• _EXERCISE AIM_: Repeat the records. Each line must match exactly.

• _MATERIALS PROVIDED_:
============================================================
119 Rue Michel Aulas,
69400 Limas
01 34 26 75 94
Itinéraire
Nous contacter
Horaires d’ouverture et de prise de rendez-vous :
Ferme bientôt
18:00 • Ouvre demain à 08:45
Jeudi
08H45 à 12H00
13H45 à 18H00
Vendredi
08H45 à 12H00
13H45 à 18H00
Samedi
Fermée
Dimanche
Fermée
============================================================
• _PROBLEM SOLUTION_:
119 Rue Michel Aulas,
69400 Limas
01 34 26 75 94
Itinéraire
Nous contacter
Horaires d’ouverture et de prise de rendez-vous :
Ferme bientôt
18:00 • Ouvre demain à 08:45
Jeudi
08H45 à 12H00
13H45 à 18H00
Vendredi
08H45 à 12H00
13H45 à 18H00
Samedi
Fermée
Dimanche
Fermée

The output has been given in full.